Messagede bipbip » 23 Nov 2016, 08:32

Colloque - James Guillaume : l’émancipation par les savoirs, Genève, site Uni-Bastions de l’Université de Genève, le jeudi 24 et le vendredi 25 novembre 2016

"James Guillaume (1844-1916), internationaliste suisse, est surtout connu pour avoir été l’un des dirigeants de la Fédération jurassienne avec Bakounine à partir de 1872. Après son départ pour Paris en 1878, il a activement participé à la création de l’école de la Troisième République aux côtés de Ferdinand Buisson.
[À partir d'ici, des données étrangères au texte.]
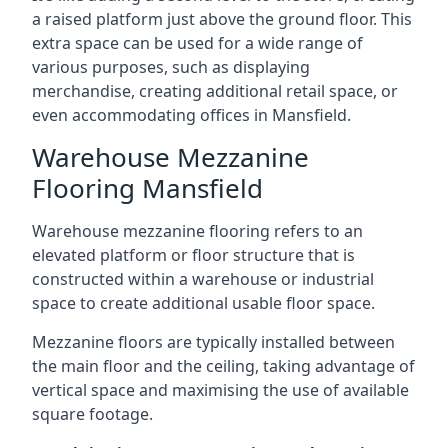
a raised platform just above the ground floor. This
extra space can be used for a wide range of
various purposes, such as displaying
merchandise, creating additional retail space, or
even accommodating offices in Mansfield.
Warehouse Mezzanine
Flooring Mansfield
Warehouse mezzanine flooring refers to an
elevated platform or floor structure that is
constructed within a warehouse or industrial
space to create additional usable floor space.
Mezzanine floors are typically installed between
the main floor and the ceiling, taking advantage of
vertical space and maximising the use of available
square footage.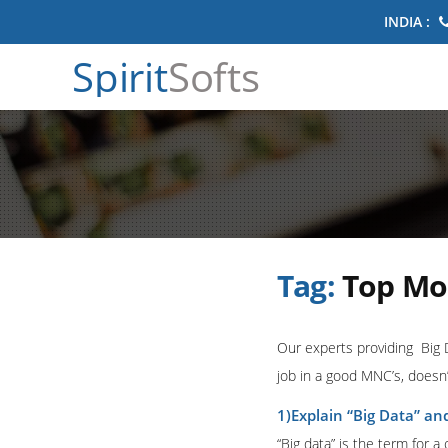
INDIA :
Spirit
Softs
Tag:
Top Mos
Our experts providing Big 
job in a good MNC’s, doesn’
1)Explain “Big Data” and
“Big data” is the term for a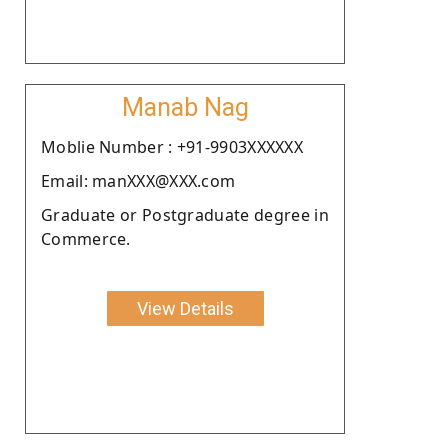
Manab Nag
Moblie Number : +91-9903XXXXXX
Email: manXXX@XXX.com
Graduate or Postgraduate degree in
Commerce.
View Details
Il s’est imposé comme un passeur de pédagogie par ses travaux de vulgarisation sur l’histoire de l’éducation, publiés notamment dans le Dictionnaire de pédagogie et d’instruction primaire. Voici pourquoi son ami Buisson l’a qualifié, en 1914 « d’éducateur des éducateurs français ». Il fut aussi un historien majeur de l’école de la Révolution française au moment du Centenaire de 1889 et de l’institutionnalisation des études sur la période révolutionnaire aux côtés d’Aulard. Le lien entre toutes les « vies » de James Guillaume est sa croyance en l’émancipation politique par l’instruction"

Participeront à cette rencontre, parmi d’autres,
Marianne Enckell : « James Guillaume, anarchiste ? »
et
Hugues Lenoir : « James Guillaume, pionnier d’une pédagogie émancipatrice. »
le jeudi 24 novembre de 11h00 à 12h30 (Panel L’engagement politique et pédagogique de James Guillaume )
ainsi que
Gaetano Manfredonia : « Guillaume, Kropotkine et la Révolution Française. »
le jeudi de 14h00 à 15h30 (Panel James Guillaume et la Révolution française)
et
Philippe Pelletier : « L’Allemagne en discussion chez James Guillaume, Michel Bakounine, Élisée Reclus et Pierre Kropotkine : histoire, géographie et politique. »
de 16h00 à 17h30 (Panel Enseignements et disciplines)

Colloque organisé par l’Équipe de didactique de l’histoire et de la citoyenneté (Édhice)
Comité scientifique : Jean-Charles BUTTIER, Federico FERRETTI, Charles HEIMBERG, Nora KÖHLER et Anne SGARD.